• Assignment: Please go line by line and repeat the data below exactly, with no images.

• Supplied data:
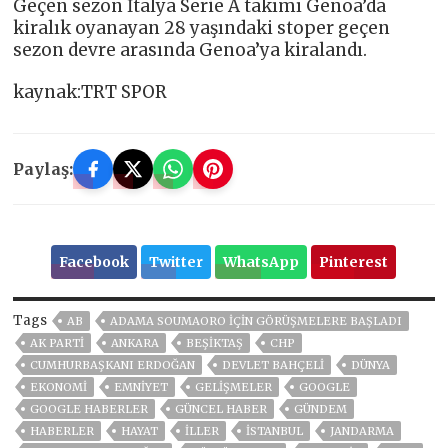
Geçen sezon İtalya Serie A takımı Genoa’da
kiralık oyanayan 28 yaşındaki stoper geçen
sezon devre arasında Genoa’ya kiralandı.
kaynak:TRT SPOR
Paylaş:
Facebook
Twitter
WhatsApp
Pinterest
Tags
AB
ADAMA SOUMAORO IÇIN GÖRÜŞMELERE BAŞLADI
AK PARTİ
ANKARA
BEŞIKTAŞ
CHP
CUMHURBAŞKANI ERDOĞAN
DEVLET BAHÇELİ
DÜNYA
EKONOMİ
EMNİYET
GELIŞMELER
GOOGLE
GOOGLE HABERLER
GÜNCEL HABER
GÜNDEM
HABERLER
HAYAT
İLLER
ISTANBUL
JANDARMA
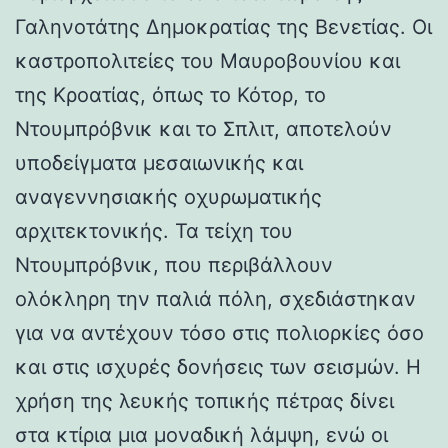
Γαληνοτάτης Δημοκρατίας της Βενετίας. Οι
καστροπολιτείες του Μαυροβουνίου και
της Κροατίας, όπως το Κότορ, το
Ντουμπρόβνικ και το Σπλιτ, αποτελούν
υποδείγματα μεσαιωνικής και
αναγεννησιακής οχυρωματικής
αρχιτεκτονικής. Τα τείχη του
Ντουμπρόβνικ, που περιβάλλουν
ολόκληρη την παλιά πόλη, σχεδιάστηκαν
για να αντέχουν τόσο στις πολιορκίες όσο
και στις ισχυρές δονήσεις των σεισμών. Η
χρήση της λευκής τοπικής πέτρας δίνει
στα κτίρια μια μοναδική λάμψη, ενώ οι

• Your response:
Geçen sezon İtalya Serie A takımı Genoa’da
kiralık oyanayan 28 yaşındaki stoper geçen
sezon devre arasında Genoa’ya kiralandı.
kaynak:TRT SPOR
Paylaş:
Facebook
Twitter
WhatsApp
Pinterest
Tags
AB
ADAMA SOUMAORO IÇIN GÖRÜŞMELERE BAŞLADI
AK PARTİ
ANKARA
BEŞIKTAŞ
CHP
CUMHURBAŞKANI ERDOĞAN
DEVLET BAHÇELİ
DÜNYA
EKONOMİ
EMNİYET
GELIŞMELER
GOOGLE
GOOGLE HABERLER
GÜNCEL HABER
GÜNDEM
HABERLER
HAYAT
İLLER
ISTANBUL
JANDARMA
Γαληνοτάτης Δημοκρατίας της Βενετίας. Οι
καστροπολιτείες του Μαυροβουνίου και
της Κροατίας, όπως το Κότορ, το
Ντουμπρόβνικ και το Σπλιτ, αποτελούν
υποδείγματα μεσαιωνικής και
αναγεννησιακής οχυρωματικής
αρχιτεκτονικής. Τα τείχη του
Ντουμπρόβνικ, που περιβάλλουν
ολόκληρη την παλιά πόλη, σχεδιάστηκαν
για να αντέχουν τόσο στις πολιορκίες όσο
και στις ισχυρές δονήσεις των σεισμών. Η
χρήση της λευκής τοπικής πέτρας δίνει
στα κτίρια μια μοναδική λάμψη, ενώ οι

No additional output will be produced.